Compile the ONNX model

This chapter takes yolov5s.onnx as an example to introduce how to compile and transfer an onnx model to run on the BM1684X TPU platform.

The model is from the official website of yolov5: https://github.com/ultralytics/yolov5/releases/download/v6.0/yolov5s.onnx

This chapter requires the following files (where xxxx corresponds to the actual version information):

tpu-mlir_xxxx.tar.gz (The release package of tpu-mlir)

Load tpu-mlir

The following operations need to be in a Docker container.

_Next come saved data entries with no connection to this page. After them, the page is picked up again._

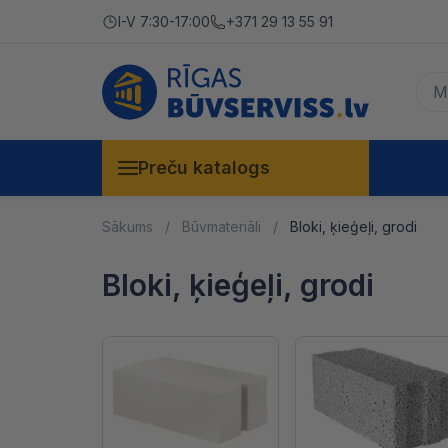
I-V 7:30-17:00
+371 29 13 55 91
Preču katalogs
Sākums
Būvmateriāli
Bloki, ķieģeļi, grodi
Bloki, ķieģeļi, grodi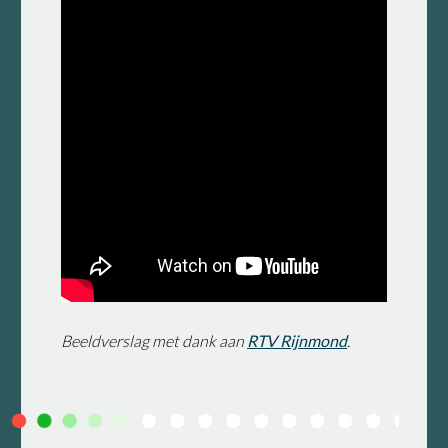
Beeldverslag met dank aan
RTV Rijnmond
.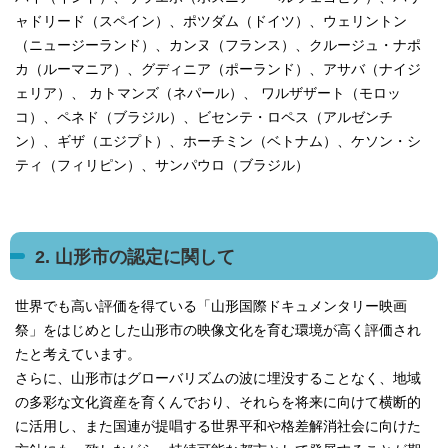
ャドリード（スペイン）、ポツダム（ドイツ）、ウェリントン
（ニュージーランド）、カンヌ（フランス）、クルージュ・ナポ
カ（ルーマニア）、グディニア（ポーランド）、アサバ（ナイジ
ェリア）、 カトマンズ（ネパール）、 ワルザザート（モロッ
コ）、ペネド（ブラジル）、ビセンテ・ロペス（アルゼンチ
ン）、ギザ（エジプト）、ホーチミン（ベトナム）、ケソン・シ
ティ（フィリピン）、サンパウロ（ブラジル）
2. 山形市の認定に関して
世界でも高い評価を得ている「山形国際ドキュメンタリー映画
祭」をはじめとした山形市の映像文化を育む環境が高く評価され
たと考えています。
さらに、山形市はグローバリズムの波に埋没することなく、地域
の多彩な文化資産を育くんでおり、それらを将来に向けて横断的
に活用し、また国連が提唱する世界平和や格差解消社会に向けた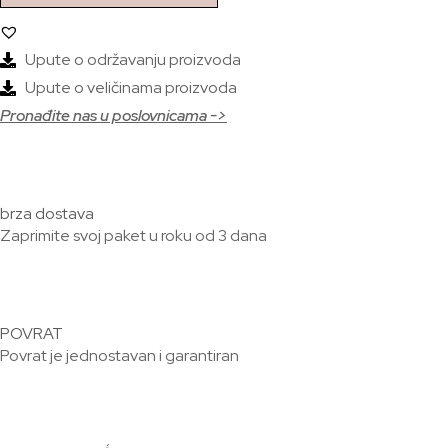
Upute o održavanju proizvoda
Upute o veličinama proizvoda
Pronađite nas u poslovnicama ->
brza dostava
Zaprimite svoj paket u roku od 3 dana
POVRAT
Povrat je jednostavan i garantiran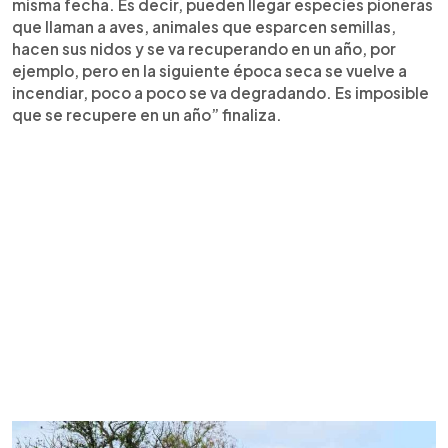
misma fecha. Es decir, pueden llegar especies pioneras
que llaman a aves, animales que esparcen semillas,
hacen sus nidos y se va recuperando en un año, por
ejemplo, pero en la siguiente época seca se vuelve a
incendiar, poco a poco se va degradando. Es imposible
que se recupere en un año” finaliza.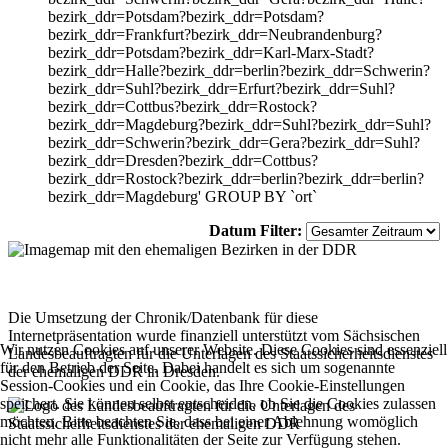
bezirk_ddr=Potsdam?bezirk_ddr=Potsdam?
bezirk_ddr=Frankfurt?bezirk_ddr=Neubrandenburg?
bezirk_ddr=Potsdam?bezirk_ddr=Karl-Marx-Stadt?
bezirk_ddr=Halle?bezirk_ddr=berlin?bezirk_ddr=Schwerin?
bezirk_ddr=Suhl?bezirk_ddr=Erfurt?bezirk_ddr=Suhl?
bezirk_ddr=Cottbus?bezirk_ddr=Rostock?
bezirk_ddr=Magdeburg?bezirk_ddr=Suhl?bezirk_ddr=Suhl?
bezirk_ddr=Schwerin?bezirk_ddr=Gera?bezirk_ddr=Suhl?
bezirk_ddr=Dresden?bezirk_ddr=Cottbus?
bezirk_ddr=Rostock?bezirk_ddr=berlin?bezirk_ddr=berlin?
bezirk_ddr=Magdeburg' GROUP BY `ort`
Datum Filter:
Die Umsetzung der Chronik/Datenbank für diese
Internetpräsentation wurde finanziell unterstützt vom Sächsischen
Wir nutzen Cookies auf unserer Website. Diese Cookies sind essenziell
Landesbeauftragten für die Unterlagen des Staatssicherheitsdienstes
für den Betrieb der Seite. Dabei handelt es sich um sogenannte
der ehemaligen DDR in Dresden.
Session-Cookies und ein Cookie, das Ihre Cookie-Einstellungen
speichert. Sie können selbst entscheiden, ob Sie die Cookies zulassen
möchten. Bitte beachten Sie, dass bei einer Ablehnung womöglich
nicht mehr alle Funktionalitäten der Seite zur Verfügung stehen.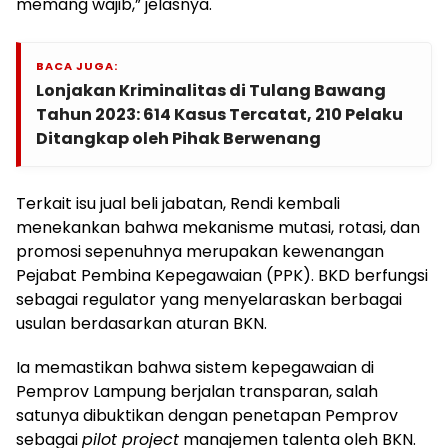
memang wajib,” jelasnya.
BACA JUGA:
Lonjakan Kriminalitas di Tulang Bawang
Tahun 2023: 614 Kasus Tercatat, 210 Pelaku
Ditangkap oleh Pihak Berwenang
Terkait isu jual beli jabatan, Rendi kembali
menekankan bahwa mekanisme mutasi, rotasi, dan
promosi sepenuhnya merupakan kewenangan
Pejabat Pembina Kepegawaian (PPK). BKD berfungsi
sebagai regulator yang menyelaraskan berbagai
usulan berdasarkan aturan BKN.
Ia memastikan bahwa sistem kepegawaian di
Pemprov Lampung berjalan transparan, salah
satunya dibuktikan dengan penetapan Pemprov
sebagai
pilot project
manajemen talenta oleh BKN.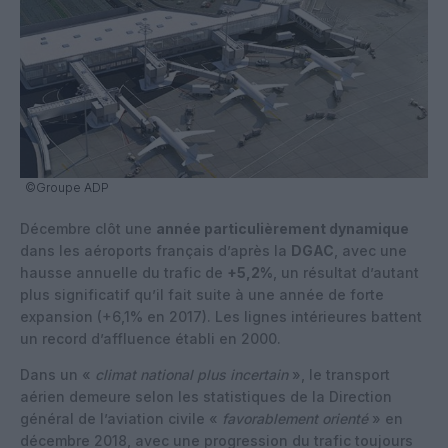
©Groupe ADP
Décembre clôt une
année particulièrement dynamique
dans les aéroports français d’après la
DGAC
, avec une
hausse annuelle du trafic de
+5,2%
, un résultat d’autant
plus significatif qu’il fait suite à une année de forte
expansion (+6,1% en 2017). Les lignes intérieures battent
un record d’affluence établi en 2000.
Dans un «
climat national plus incertain
», le transport
aérien demeure selon les statistiques de la Direction
général de l’aviation civile «
favorablement orienté
» en
décembre 2018, avec une progression du trafic toujours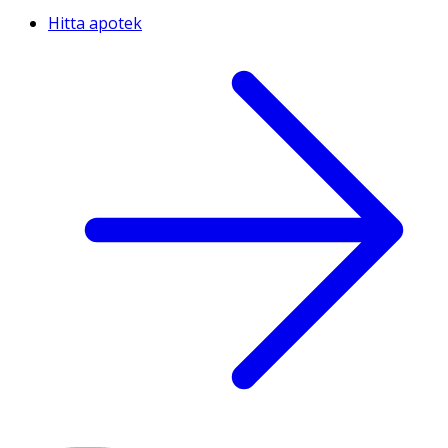
Hitta apotek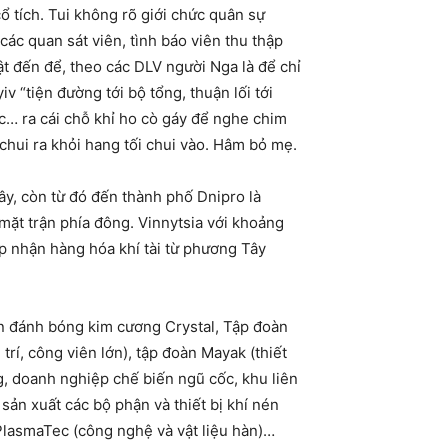
ổ tích. Tui không rõ giới chức quân sự
các quan sát viên, tình báo viên thu thập
ật đến để, theo các DLV người Nga là để chỉ
 “tiện đường tới bộ tổng, thuận lối tới
c… ra cái chỗ khỉ ho cò gáy để nghe chim
chui ra khỏi hang tối chui vào. Hâm bỏ mẹ.
ây, còn từ đó đến thành phố Dnipro là
ặt trận phía đông. Vinnytsia với khoảng
ếp nhận hàng hóa khí tài từ phương Tây
àn đánh bóng kim cương Crystal, Tập đoàn
trí, công viên lớn), tập đoàn Mayak (thiết
ng, doanh nghiệp chế biến ngũ cốc, khu liên
ản xuất các bộ phận và thiết bị khí nén
PlasmaTec (công nghệ và vật liệu hàn)…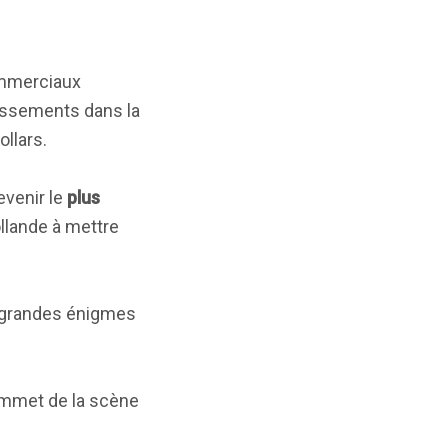
mmerciaux
tissements dans la
ollars.
evenir le
plus
ollande à mettre
s grandes énigmes
mmet de la scène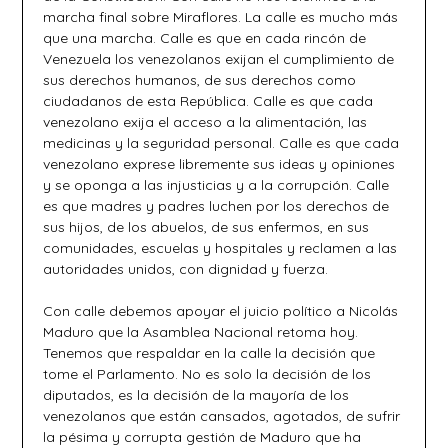
marcha final sobre Miraflores. La calle es mucho más
que una marcha. Calle es que en cada rincón de
Venezuela los venezolanos exijan el cumplimiento de
sus derechos humanos, de sus derechos como
ciudadanos de esta República. Calle es que cada
venezolano exija el acceso a la alimentación, las
medicinas y la seguridad personal. Calle es que cada
venezolano exprese libremente sus ideas y opiniones
y se oponga a las injusticias y a la corrupción. Calle
es que madres y padres luchen por los derechos de
sus hijos, de los abuelos, de sus enfermos, en sus
comunidades, escuelas y hospitales y reclamen a las
autoridades unidos, con dignidad y fuerza.
Con calle debemos apoyar el juicio político a Nicolás
Maduro que la Asamblea Nacional retoma hoy.
Tenemos que respaldar en la calle la decisión que
tome el Parlamento. No es solo la decisión de los
diputados, es la decisión de la mayoría de los
venezolanos que están cansados, agotados, de sufrir
la pésima y corrupta gestión de Maduro que ha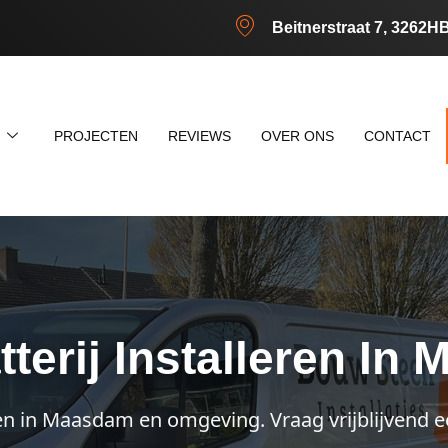
Beitnerstraat 7, 3262H
N
PROJECTEN
REVIEWS
OVER ONS
CONTACT
tterij Installeren In
en in Maasdam en omgeving. Vraag vrijblijvend e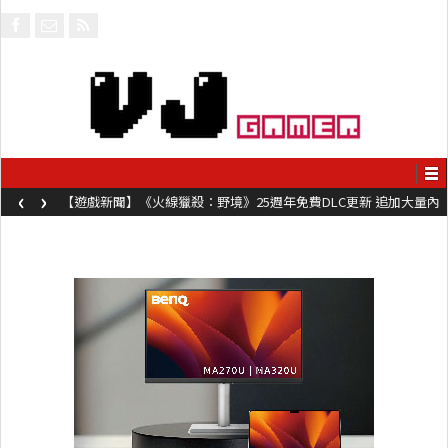
‹
›
【遊戲新聞】《火線獵殺：野境》25週年免費DLC更新 追加大量內
容同時系舊作限時超平價折扣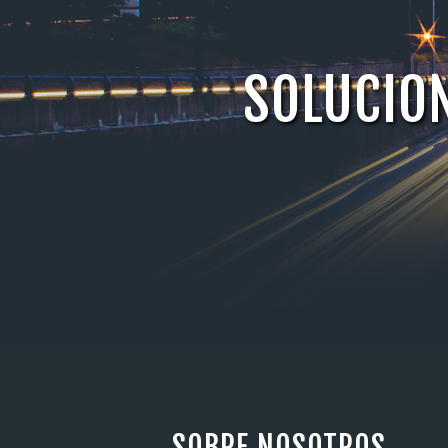
SOLUCION
SOBRE NOSOTROS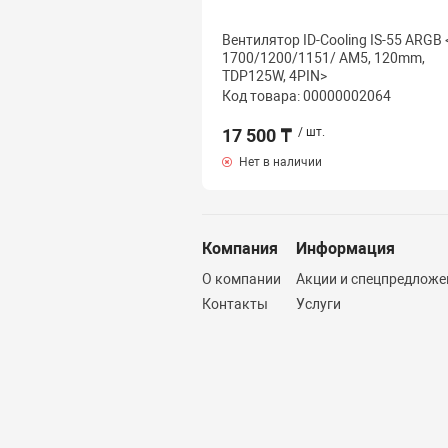
Вентилятор ID-Cooling IS-55 ARGB
1700/1200/1151/ AM5, 120mm,
TDP125W, 4PIN>
Код товара: 00000002064
17 500 ₸
/ шт.
Нет в наличии
Компания
Информация
О компании
Акции и спецпредложе
Контакты
Услуги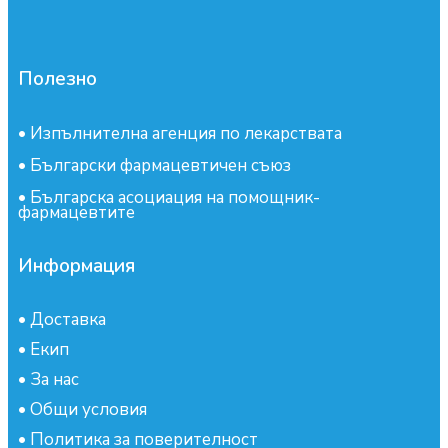
Полезно
•
Изпълнителна агенция по лекарствата
•
Български фармацевтичен съюз
•
Българска асоциация на помощник-
фармацевтите
Информация
•
Доставка
•
Екип
•
За нас
•
Общи условия
•
Политика за поверителност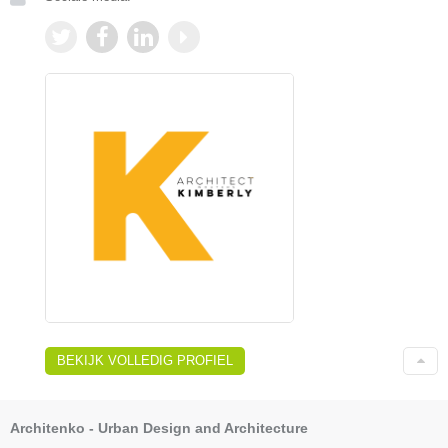
BEKIJK VOLLEDIG PROFIEL
Architenko - Urban Design and Architecture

For the use of Docker, please refer to Setup Docker Container.

$ tar zxf tpu-mlir_xxxx.tar.gz
$ source tpu-mlir_xxxx/envsetup.sh

envsetup.sh adds the following environment variables:

Environment variables

Name

Value

Explanation

TPUC_ROOT

tpu-mlir_xxx

The location of the SDK package after decompression

MODEL_ZOO_PATH

${TPUC_ROOT}/../model-zoo

The location of the model-zoo folder, at the same level as the SDK

envsetup.sh modifies the environment variables as follows:

export PATH=${TPUC_ROOT}/bin:$PATH
export PATH=${TPUC_ROOT}/python/tools:$PATH
export PATH=${TPUC_ROOT}/python/utils:$PATH
export PATH=${TPUC_ROOT}/python/test:$PATH
export PATH=${TPUC_ROOT}/python/samples:$PATH
export LD_LIBRARY_PATH=$TPUC_ROOT/lib:$LD_LIBRARY_PATH
export PYTHONPATH=${TPUC_ROOT}/python:$PYTHONPATH
export MODEL_ZOO_PATH=${TPUC_ROOT}/../model-zoo

Prepare working directory

Create a model_yolov5s directory, note that it is the same level directory as tpu-mlir; and put both model files and image files into the model_yolov5s directory.

The operation is as follows:

$ mkdir model_yolov5s && cd model_yolov5s
$ cp $TPUC_ROOT/regression/model/yolov5s.onnx .
$ cp -rf $TPUC_ROOT/regression/dataset/COCO2017 .
$ cp -rf $TPUC_ROOT/regression/image .
$ mkdir workspace && cd workspace

$TPUC_ROOT is an environment variable, corresponding to the tpu-mlir_xxxx directory.

ONNX to MLIR

If the input is image, we need to know the preprocessing of the model before transferring it. If the model uses preprocessed npz files as input, no preprocessing needs to be considered. The preprocessing process is formulated as follows ( \(x\) represents the input):

\[\begin{split}y = (x - mean) \times scale\end{split}\]

The image of the official yolov5 is rgb. Each value will be multiplied by 1/255, respectively corresponding to 0.0,0.0,0.0 and 0.0039216,0.0039216,0.0039216 when it is converted into mean and scale.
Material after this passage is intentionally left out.